What to produce:
Among the lines below, a stretch begins at the one with "minh năm 2025 đã tạo ra một diễn đàn trao đổi" and ends at the one with "thúc đẩy đổi mới và phát". Repeat that stretch exactly, ends included.

━━━━━ Supplied entries ━━━━━

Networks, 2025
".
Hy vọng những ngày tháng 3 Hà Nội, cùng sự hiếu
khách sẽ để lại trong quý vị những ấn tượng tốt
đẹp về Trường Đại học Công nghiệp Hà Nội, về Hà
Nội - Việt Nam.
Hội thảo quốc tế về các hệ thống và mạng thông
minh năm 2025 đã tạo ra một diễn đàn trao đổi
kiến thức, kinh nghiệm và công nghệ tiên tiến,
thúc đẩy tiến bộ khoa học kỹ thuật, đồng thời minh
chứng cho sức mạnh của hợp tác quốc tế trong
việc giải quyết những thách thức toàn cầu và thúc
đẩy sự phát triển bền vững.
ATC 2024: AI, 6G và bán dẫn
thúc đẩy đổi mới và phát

━━━━━
━━━━━ Supplied entries ━━━━━

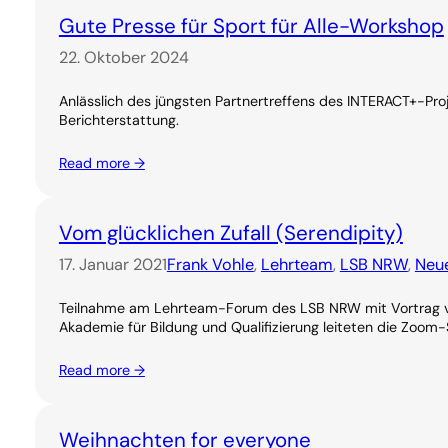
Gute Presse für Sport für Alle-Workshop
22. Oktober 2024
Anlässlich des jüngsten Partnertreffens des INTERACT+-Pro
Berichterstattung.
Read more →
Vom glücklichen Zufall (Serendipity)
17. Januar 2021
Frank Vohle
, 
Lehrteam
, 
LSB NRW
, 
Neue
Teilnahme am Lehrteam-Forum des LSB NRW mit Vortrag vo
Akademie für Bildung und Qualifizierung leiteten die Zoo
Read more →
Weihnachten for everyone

━━━━━

Response box:
minh năm 2025 đã tạo ra một diễn đàn trao đổi
kiến thức, kinh nghiệm và công nghệ tiên tiến,
thúc đẩy tiến bộ khoa học kỹ thuật, đồng thời minh
chứng cho sức mạnh của hợp tác quốc tế trong
việc giải quyết những thách thức toàn cầu và thúc
đẩy sự phát triển bền vững.
ATC 2024: AI, 6G và bán dẫn
thúc đẩy đổi mới và phát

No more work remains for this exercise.